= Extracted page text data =
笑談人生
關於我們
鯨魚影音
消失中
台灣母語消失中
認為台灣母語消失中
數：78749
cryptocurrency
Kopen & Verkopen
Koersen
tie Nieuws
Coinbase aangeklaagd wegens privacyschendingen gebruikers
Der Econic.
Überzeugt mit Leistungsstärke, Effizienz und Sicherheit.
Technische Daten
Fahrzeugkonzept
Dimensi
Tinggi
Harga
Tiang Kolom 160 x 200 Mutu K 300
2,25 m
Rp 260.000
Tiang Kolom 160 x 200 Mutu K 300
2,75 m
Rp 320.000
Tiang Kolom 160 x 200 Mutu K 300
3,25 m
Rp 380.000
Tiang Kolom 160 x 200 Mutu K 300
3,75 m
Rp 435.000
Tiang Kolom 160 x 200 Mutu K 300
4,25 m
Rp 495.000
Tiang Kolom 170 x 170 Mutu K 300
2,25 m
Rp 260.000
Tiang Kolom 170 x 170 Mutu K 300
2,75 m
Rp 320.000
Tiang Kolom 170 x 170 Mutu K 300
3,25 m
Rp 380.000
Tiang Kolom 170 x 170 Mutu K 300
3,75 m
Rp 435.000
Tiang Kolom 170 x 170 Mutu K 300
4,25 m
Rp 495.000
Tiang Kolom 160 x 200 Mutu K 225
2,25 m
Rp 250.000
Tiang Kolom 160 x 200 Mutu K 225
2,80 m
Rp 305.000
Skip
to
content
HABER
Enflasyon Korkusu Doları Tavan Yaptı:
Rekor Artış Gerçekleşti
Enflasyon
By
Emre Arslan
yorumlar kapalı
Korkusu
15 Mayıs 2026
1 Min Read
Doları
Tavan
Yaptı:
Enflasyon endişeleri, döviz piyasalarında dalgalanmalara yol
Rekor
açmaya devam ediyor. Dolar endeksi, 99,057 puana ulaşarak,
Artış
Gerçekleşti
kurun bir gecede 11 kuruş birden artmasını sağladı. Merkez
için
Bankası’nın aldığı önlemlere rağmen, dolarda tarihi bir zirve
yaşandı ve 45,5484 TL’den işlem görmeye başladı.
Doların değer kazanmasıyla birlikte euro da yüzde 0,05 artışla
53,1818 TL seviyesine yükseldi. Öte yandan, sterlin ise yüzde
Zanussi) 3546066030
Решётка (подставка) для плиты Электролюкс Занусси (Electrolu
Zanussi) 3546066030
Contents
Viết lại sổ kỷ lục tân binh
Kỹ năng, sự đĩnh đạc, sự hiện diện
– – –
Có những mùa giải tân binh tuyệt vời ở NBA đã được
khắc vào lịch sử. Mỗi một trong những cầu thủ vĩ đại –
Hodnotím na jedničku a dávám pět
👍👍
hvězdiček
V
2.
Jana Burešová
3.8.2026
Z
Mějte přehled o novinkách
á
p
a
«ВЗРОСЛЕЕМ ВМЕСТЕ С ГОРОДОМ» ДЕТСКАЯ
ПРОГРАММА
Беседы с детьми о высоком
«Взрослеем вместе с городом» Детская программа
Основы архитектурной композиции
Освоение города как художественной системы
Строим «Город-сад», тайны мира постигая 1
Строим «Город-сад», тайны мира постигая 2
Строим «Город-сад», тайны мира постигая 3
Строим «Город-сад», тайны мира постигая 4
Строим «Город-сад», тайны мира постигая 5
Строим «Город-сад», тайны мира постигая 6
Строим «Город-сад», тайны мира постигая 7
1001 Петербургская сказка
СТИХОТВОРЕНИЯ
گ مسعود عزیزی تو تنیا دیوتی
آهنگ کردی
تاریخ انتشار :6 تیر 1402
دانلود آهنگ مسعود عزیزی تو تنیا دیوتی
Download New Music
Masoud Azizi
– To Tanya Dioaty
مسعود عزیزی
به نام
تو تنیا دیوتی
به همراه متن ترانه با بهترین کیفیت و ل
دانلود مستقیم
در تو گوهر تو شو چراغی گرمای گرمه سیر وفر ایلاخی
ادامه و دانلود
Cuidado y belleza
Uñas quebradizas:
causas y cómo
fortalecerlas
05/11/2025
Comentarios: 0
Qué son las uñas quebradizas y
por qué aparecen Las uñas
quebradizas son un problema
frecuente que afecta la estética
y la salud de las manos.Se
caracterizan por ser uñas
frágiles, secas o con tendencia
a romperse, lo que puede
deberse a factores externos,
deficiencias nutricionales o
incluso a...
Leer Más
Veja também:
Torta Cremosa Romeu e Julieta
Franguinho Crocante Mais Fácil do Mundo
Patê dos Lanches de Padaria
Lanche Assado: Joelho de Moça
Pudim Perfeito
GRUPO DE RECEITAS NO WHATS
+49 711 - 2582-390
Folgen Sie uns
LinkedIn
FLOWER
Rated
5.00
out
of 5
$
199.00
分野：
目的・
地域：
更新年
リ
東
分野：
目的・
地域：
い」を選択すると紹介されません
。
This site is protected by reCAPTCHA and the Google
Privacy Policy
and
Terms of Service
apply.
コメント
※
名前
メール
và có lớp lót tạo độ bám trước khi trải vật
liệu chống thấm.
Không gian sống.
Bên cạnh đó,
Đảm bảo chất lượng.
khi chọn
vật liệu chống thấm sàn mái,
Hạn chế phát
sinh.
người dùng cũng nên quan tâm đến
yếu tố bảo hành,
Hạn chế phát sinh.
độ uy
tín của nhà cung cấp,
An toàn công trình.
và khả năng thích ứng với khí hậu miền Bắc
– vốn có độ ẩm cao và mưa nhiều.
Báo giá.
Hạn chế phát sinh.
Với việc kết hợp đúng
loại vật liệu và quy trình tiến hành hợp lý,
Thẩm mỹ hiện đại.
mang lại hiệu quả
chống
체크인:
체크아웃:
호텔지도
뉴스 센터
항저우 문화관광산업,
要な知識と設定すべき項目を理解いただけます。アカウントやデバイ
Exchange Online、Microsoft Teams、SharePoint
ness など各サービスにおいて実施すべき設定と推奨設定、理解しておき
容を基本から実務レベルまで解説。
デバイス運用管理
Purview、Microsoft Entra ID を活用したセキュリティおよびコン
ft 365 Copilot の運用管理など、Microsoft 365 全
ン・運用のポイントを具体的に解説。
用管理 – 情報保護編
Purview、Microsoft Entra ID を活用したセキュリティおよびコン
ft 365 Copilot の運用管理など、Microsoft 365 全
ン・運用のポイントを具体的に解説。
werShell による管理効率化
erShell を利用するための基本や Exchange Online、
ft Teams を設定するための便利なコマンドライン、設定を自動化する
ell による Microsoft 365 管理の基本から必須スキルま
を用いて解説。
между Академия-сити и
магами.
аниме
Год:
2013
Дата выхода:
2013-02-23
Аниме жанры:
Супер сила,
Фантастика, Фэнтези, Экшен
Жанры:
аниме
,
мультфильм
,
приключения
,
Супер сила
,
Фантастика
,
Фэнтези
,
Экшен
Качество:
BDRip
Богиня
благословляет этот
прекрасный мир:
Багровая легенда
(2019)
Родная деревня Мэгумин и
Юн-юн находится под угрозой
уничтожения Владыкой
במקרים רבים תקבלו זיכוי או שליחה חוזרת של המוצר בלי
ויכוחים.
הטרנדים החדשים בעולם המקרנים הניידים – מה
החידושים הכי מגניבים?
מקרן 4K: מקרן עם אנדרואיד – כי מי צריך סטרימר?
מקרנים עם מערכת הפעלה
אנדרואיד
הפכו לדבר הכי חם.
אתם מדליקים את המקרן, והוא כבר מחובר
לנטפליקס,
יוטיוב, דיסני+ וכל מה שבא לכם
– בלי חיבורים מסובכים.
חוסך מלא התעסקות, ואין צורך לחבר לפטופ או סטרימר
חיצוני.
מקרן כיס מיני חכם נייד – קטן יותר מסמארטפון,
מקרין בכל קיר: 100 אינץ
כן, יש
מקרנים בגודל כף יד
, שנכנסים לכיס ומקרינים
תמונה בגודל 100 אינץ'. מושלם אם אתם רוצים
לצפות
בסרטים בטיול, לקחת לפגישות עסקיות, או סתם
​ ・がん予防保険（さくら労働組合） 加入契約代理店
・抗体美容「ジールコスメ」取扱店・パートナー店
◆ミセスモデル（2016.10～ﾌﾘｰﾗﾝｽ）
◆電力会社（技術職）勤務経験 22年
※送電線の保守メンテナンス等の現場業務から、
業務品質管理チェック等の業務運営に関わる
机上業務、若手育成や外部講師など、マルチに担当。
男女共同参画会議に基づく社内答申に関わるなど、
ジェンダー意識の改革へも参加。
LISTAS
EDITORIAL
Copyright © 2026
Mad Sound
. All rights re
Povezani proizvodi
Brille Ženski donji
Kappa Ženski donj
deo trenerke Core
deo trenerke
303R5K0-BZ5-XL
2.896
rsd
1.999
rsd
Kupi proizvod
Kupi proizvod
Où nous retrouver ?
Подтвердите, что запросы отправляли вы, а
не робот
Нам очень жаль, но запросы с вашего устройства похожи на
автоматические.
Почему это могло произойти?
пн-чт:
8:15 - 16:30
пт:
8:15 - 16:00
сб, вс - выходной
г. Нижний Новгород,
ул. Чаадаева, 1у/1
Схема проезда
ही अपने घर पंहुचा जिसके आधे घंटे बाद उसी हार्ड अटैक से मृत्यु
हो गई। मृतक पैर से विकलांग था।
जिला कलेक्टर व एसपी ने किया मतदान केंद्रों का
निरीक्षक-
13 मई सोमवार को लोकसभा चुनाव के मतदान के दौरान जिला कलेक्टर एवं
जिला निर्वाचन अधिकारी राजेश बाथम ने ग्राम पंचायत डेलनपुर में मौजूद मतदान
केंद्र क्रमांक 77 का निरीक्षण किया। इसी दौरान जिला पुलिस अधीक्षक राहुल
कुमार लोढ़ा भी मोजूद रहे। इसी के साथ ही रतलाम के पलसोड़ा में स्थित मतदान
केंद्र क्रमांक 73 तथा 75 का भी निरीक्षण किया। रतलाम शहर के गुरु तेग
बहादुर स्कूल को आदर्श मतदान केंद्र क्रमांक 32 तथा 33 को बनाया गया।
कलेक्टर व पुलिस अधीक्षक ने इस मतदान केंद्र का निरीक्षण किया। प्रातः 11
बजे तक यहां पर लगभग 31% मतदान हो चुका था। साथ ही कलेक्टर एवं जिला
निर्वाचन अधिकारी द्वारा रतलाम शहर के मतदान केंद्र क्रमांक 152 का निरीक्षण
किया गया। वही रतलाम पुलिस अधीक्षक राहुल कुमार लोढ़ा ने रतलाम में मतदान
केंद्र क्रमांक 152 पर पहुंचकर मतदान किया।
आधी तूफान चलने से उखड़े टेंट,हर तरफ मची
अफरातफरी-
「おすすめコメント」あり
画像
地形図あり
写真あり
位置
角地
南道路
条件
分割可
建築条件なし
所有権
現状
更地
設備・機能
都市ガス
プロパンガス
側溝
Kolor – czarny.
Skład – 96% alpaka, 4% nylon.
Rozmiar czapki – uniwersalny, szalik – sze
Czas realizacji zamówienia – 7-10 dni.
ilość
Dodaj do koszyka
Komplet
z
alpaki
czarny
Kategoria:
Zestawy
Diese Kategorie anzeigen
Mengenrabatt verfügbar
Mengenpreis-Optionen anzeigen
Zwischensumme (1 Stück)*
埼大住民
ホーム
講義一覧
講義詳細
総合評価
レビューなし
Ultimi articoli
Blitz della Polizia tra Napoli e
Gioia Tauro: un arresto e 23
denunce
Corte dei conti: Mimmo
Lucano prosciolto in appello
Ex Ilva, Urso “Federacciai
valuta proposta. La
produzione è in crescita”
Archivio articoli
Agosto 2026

= The problem =
From the entries above, write out only the lines starting at the line that holds "ادامه و دانلود" and ending at the line that holds "werShell による管理効率化", keeping both and matching them exactly.

= Solution for this task =
ادامه و دانلود
Cuidado y belleza
Uñas quebradizas:
causas y cómo
fortalecerlas
05/11/2025
Comentarios: 0
Qué son las uñas quebradizas y
por qué aparecen Las uñas
quebradizas son un problema
frecuente que afecta la estética
y la salud de las manos.Se
caracterizan por ser uñas
frágiles, secas o con tendencia
a romperse, lo que puede
deberse a factores externos,
deficiencias nutricionales o
incluso a...
Leer Más
Veja também:
Torta Cremosa Romeu e Julieta
Franguinho Crocante Mais Fácil do Mundo
Patê dos Lanches de Padaria
Lanche Assado: Joelho de Moça
Pudim Perfeito
GRUPO DE RECEITAS NO WHATS
+49 711 - 2582-390
Folgen Sie uns
LinkedIn
FLOWER
Rated
5.00
out
of 5
$
199.00
分野：
目的・
地域：
更新年
リ
東
分野：
目的・
地域：
い」を選択すると紹介されません
。
This site is protected by reCAPTCHA and the Google
Privacy Policy
and
Terms of Service
apply.
コメント
※
名前
メール
và có lớp lót tạo độ bám trước khi trải vật
liệu chống thấm.
Không gian sống.
Bên cạnh đó,
Đảm bảo chất lượng.
khi chọn
vật liệu chống thấm sàn mái,
Hạn chế phát
sinh.
người dùng cũng nên quan tâm đến
yếu tố bảo hành,
Hạn chế phát sinh.
độ uy
tín của nhà cung cấp,
An toàn công trình.
và khả năng thích ứng với khí hậu miền Bắc
– vốn có độ ẩm cao và mưa nhiều.
Báo giá.
Hạn chế phát sinh.
Với việc kết hợp đúng
loại vật liệu và quy trình tiến hành hợp lý,
Thẩm mỹ hiện đại.
mang lại hiệu quả
chống
체크인:
체크아웃:
호텔지도
뉴스 센터
항저우 문화관광산업,
要な知識と設定すべき項目を理解いただけます。アカウントやデバイ
Exchange Online、Microsoft Teams、SharePoint
ness など各サービスにおいて実施すべき設定と推奨設定、理解しておき
容を基本から実務レベルまで解説。
デバイス運用管理
Purview、Microsoft Entra ID を活用したセキュリティおよびコン
ft 365 Copilot の運用管理など、Microsoft 365 全
ン・運用のポイントを具体的に解説。
用管理 – 情報保護編
Purview、Microsoft Entra ID を活用したセキュリティおよびコン
ft 365 Copilot の運用管理など、Microsoft 365 全
ン・運用のポイントを具体的に解説。
werShell による管理効率化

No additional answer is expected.